When I first started exploring Vision Transformers (ViT) in Keras, I was amazed by their performance on large datasets like ImageNet. However, training these models on small datasets can be tricky. From my experience, with the right approach and some tweaks, you can successfully train a ViT for image classification even when the data is limited.

In this article, I’ll walk you through how to build and train a Vision Transformer on small datasets using Keras. I’ll share practical tips and provide a complete working example so you can get started quickly.

This Tutorial Covers:

What is a Vision Transformer (ViT) in Keras?

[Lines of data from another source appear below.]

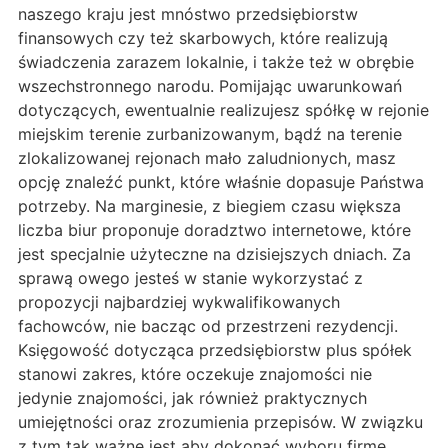
naszego kraju jest mnóstwo przedsiębiorstw
finansowych czy też skarbowych, które realizują
świadczenia zarazem lokalnie, i także też w obrębie
wszechstronnego narodu. Pomijając uwarunkowań
dotyczących, ewentualnie realizujesz spółkę w rejonie
miejskim terenie zurbanizowanym, bądź na terenie
zlokalizowanej rejonach mało zaludnionych, masz
opcję znaleźć punkt, które właśnie dopasuje Państwa
potrzeby. Na marginesie, z biegiem czasu większa
liczba biur proponuje doradztwo internetowe, które
jest specjalnie użyteczne na dzisiejszych dniach. Za
sprawą owego jesteś w stanie wykorzystać z
propozycji najbardziej wykwalifikowanych
fachowców, nie bacząc od przestrzeni rezydencji.
Księgowość dotycząca przedsiębiorstw plus spółek
stanowi zakres, które oczekuje znajomości nie
jedynie znajomości, jak również praktycznych
umiejętności oraz zrozumienia przepisów. W związku
z tym tak ważne jest aby dokonać wyboru firmę,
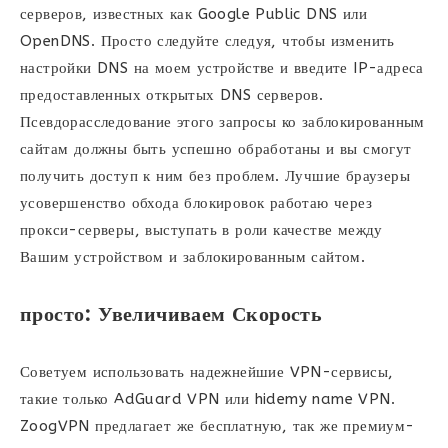
серверов, известных как Google Public DNS или
OpenDNS. Просто следуйте следуя, чтобы изменить
настройки DNS на моем устройстве и введите IP-адреса
предоставленных открытых DNS серверов.
Псевдорасследование этого запросы ко заблокированным
сайтам должны быть успешно обработаны и вы смогут
получить доступ к ним без проблем. Лучшие браузеры
усовершенство обхода блокировок работаю через
прокси-серверы, выступать в роли качестве между
Вашим устройством и заблокированным сайтом.
просто: Увеличиваем Скорость
Советуем использовать надежнейшие VPN-сервисы,
такие только AdGuard VPN или hidemy name VPN.
ZoogVPN предлагает же бесплатную, так же премиум-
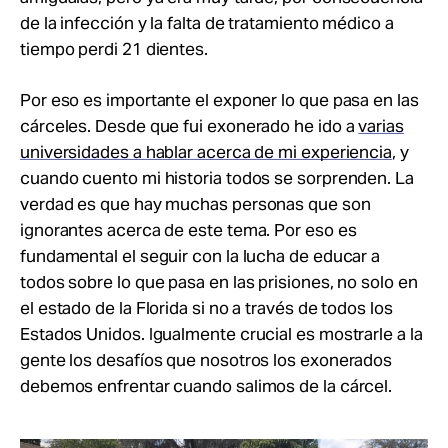
de la infección y la falta de tratamiento médico a
tiempo perdi 21 dientes.
Por eso es importante el exponer lo que pasa en las
cárceles. Desde que fui exonerado he ido a
varias
universidades a hablar acerca de mi experiencia
, y
cuando cuento mi historia todos se sorprenden. La
verdad es que hay muchas personas que son
ignorantes acerca de este tema. Por eso es
fundamental el seguir con la lucha de educar a
todos sobre lo que pasa en las prisiones, no solo en
el estado de la Florida si no a través de todos los
Estados Unidos. Igualmente crucial es mostrarle a la
gente los desafíos que nosotros los exonerados
debemos enfrentar cuando salimos de la cárcel.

Vision Transformers apply the transformer architecture, originally developed for natural language processing, to images. Instead of convolutions, ViT splits images into patches and processes them as sequences, capturing long-range dependencies effectively.

Using Keras, you can implement ViT models that leverage this architecture for image classification tasks. While ViT excels on large datasets, it can be adapted for smaller datasets by careful model design and training strategies.

Prepare Your Small Dataset for ViT in Keras

Small datasets require careful preprocessing to avoid overfitting. Here’s what I do:

Resize images to a fixed size (e.g., 72×72 pixels) to create uniform patches.
Normalize pixel values to speed up training convergence.
Augment data with flips, rotations, and zooms to artificially increase the dataset size.

This simple preprocessing pipeline helps the Vision Transformer learn meaningful features without memorizing the data.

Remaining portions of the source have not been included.